You are viewing a plain text version of this content. The canonical link for it is here.
Posted to users@kafka.apache.org by Tim Ward <ti...@origamienergy.com.INVALID> on 2019/06/04 14:59:37 UTC

Java consumer error handling on DNS lookup failure

I have a Kafka client written in Java running in Kubernetes, and Kafka running in Kubernetes.

When the client is running but no Kafka nodes are running it appears from the exception below that the DNS lookup fails, then something catches the exception, logs it, and reties. Apparently without returning or throwing from poll().

This would all be fair enough ... except that the retry happens every few milliseconds, causing a large stack trace to be logged every few milliseconds, which, if this keeps going for a few days, eats up an awful lot of space in the cloud logging system. And it *can* keep happening for days or weeks in a development environment, because a developer working on another part of the system may not care, or even know, that this part is broken.

What can I do to reduce the volume of logging data? Some combination of interventions that could


  *   Retry less quickly than every few milliseconds
  *   Retry a finite number of times before giving up altogether
  *   Cause poll() to throw rather than retry
  *   Not include the stack trace in the log messages

might be helpful.

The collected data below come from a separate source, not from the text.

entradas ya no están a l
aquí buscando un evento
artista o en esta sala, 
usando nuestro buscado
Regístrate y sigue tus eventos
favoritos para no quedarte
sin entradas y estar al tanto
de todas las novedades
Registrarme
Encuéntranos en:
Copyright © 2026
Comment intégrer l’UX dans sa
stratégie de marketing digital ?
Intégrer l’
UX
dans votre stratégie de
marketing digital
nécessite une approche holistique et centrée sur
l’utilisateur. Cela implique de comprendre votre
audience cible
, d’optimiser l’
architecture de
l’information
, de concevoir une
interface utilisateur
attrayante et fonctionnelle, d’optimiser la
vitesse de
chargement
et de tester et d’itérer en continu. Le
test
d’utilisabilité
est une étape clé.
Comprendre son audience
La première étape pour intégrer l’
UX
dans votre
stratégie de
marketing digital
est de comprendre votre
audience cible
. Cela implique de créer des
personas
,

The general approach to K8s applications seems to be that if a dependency doesn't exist the client application should simply crash out, so that Kubernetes' backoff and retry mechanism will do what's wanted, in which case some way of getting poll() to throw rather than swallow this exception might be the answer?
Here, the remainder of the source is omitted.